-- Opening Marker --
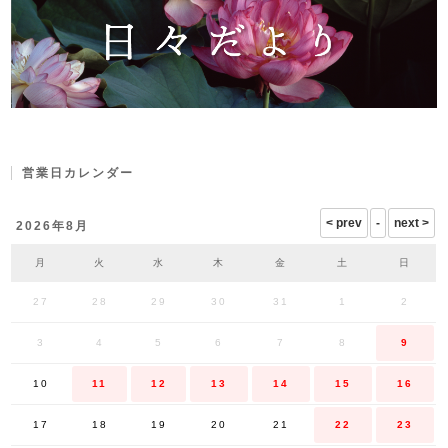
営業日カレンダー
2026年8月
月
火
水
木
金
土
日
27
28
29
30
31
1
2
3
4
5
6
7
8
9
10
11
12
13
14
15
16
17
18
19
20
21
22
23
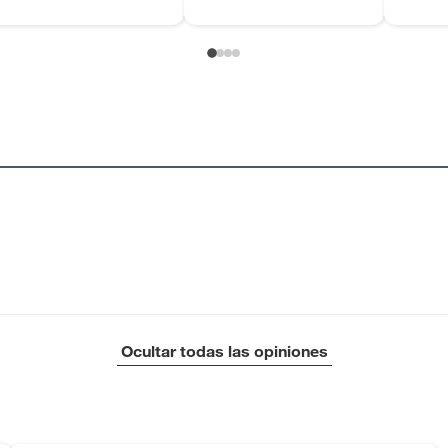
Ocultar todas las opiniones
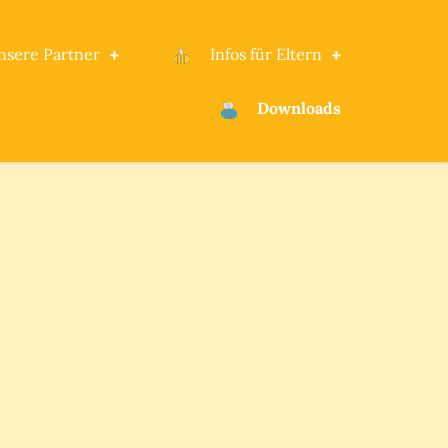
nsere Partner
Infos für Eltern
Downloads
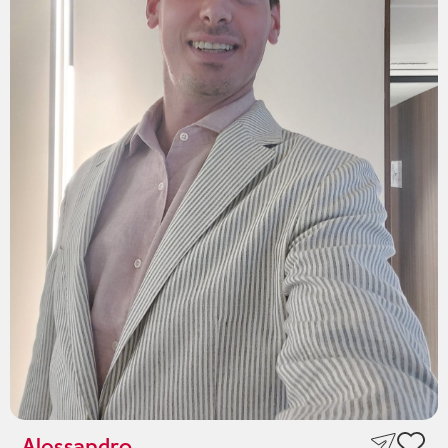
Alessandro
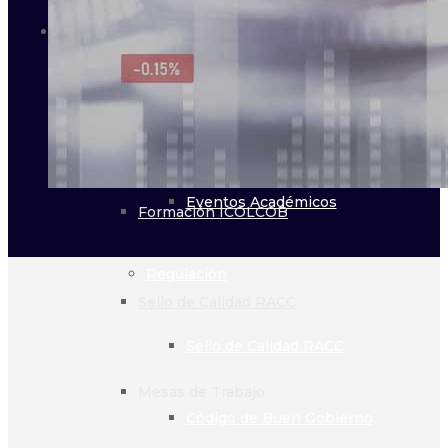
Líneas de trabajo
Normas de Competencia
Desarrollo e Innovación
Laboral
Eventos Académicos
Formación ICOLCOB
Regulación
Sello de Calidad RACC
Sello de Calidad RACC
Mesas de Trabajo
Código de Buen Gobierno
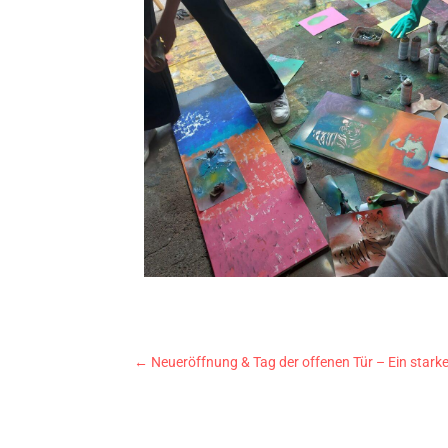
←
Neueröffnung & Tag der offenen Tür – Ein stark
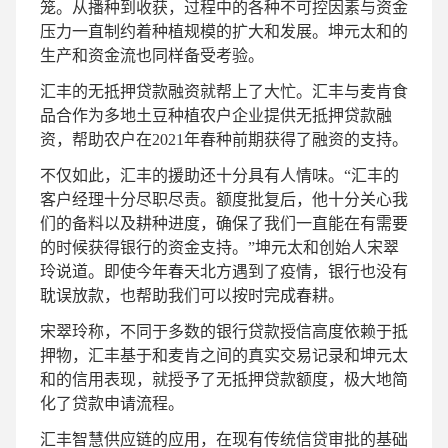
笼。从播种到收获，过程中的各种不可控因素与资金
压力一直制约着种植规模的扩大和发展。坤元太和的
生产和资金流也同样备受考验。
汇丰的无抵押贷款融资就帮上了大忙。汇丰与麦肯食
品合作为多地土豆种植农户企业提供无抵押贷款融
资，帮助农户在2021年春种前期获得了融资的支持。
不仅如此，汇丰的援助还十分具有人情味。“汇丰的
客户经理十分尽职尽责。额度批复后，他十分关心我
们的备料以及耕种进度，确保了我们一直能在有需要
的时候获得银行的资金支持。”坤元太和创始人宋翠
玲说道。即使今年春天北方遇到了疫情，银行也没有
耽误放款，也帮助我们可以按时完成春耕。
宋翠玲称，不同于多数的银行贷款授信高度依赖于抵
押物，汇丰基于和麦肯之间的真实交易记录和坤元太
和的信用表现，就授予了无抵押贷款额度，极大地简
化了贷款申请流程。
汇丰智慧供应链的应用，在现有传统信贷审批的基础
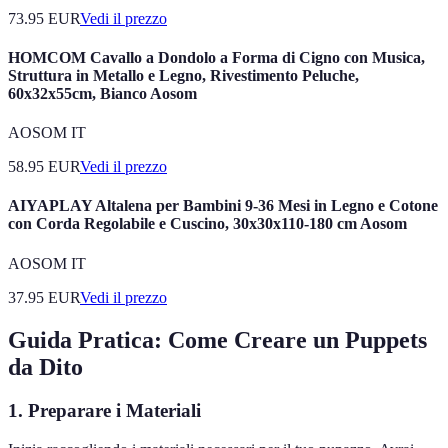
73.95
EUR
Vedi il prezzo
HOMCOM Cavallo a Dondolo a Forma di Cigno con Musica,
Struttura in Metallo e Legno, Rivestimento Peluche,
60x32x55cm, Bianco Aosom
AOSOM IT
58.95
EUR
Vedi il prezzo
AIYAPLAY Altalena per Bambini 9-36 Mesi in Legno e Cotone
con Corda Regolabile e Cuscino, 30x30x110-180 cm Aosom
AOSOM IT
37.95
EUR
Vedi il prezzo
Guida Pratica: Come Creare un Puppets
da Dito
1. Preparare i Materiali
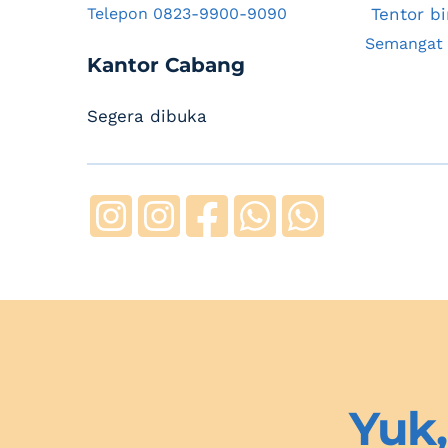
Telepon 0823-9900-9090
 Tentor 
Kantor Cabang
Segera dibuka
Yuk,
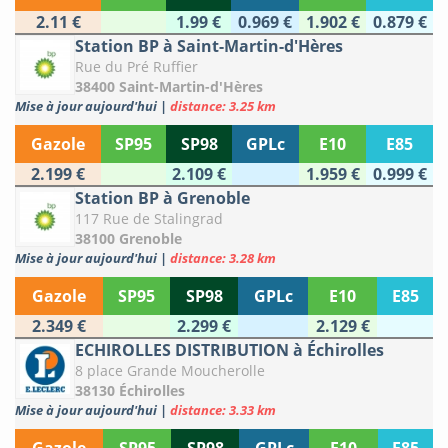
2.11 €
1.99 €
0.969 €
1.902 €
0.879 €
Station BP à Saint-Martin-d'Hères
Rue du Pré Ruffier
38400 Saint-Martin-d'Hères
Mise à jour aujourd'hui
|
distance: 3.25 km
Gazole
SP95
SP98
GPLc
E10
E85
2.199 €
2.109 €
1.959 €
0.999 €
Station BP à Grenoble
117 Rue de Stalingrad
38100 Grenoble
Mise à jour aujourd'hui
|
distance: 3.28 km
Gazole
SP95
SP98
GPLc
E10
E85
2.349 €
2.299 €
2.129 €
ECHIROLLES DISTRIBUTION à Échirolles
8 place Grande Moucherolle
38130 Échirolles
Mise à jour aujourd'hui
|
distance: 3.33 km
-- Closing Marker --
-- Opening Marker --
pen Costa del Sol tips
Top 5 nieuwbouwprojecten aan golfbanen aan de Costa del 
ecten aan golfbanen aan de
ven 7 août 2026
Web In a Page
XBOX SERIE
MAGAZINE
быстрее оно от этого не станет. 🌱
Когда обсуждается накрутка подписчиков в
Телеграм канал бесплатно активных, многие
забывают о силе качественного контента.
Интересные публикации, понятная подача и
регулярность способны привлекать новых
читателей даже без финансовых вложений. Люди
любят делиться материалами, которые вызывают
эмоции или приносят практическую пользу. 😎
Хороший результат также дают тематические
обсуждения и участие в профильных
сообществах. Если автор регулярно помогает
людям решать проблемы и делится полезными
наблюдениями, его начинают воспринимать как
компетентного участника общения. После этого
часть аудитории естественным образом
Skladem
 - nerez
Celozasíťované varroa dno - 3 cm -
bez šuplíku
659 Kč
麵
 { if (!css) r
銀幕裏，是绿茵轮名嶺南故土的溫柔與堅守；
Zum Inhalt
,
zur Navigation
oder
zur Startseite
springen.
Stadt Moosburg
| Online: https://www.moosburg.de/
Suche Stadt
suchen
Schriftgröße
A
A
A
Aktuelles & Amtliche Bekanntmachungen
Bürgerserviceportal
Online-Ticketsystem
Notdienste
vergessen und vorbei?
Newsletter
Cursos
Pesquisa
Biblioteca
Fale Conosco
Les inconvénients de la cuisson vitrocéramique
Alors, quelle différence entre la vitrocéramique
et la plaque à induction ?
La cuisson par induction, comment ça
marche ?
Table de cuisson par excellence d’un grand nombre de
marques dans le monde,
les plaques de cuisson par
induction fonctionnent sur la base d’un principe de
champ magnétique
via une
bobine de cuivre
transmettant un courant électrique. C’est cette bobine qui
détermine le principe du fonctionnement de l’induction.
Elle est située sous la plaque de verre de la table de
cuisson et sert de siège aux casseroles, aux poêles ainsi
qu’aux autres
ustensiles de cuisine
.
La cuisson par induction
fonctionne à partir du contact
-- Closing Marker --
TASK DESCRIPTION:
Take the records above and return, word for word, only the lines that fall from the line with "zur Startseite" to the line with "marques dans le", both of them included.

ANSWER SPACE:
zur Startseite
springen.
Stadt Moosburg
| Online: https://www.moosburg.de/
Suche Stadt
suchen
Schriftgröße
A
A
A
Aktuelles & Amtliche Bekanntmachungen
Bürgerserviceportal
Online-Ticketsystem
Notdienste
vergessen und vorbei?
Newsletter
Cursos
Pesquisa
Biblioteca
Fale Conosco
Les inconvénients de la cuisson vitrocéramique
Alors, quelle différence entre la vitrocéramique
et la plaque à induction ?
La cuisson par induction, comment ça
marche ?
Table de cuisson par excellence d’un grand nombre de
marques dans le monde,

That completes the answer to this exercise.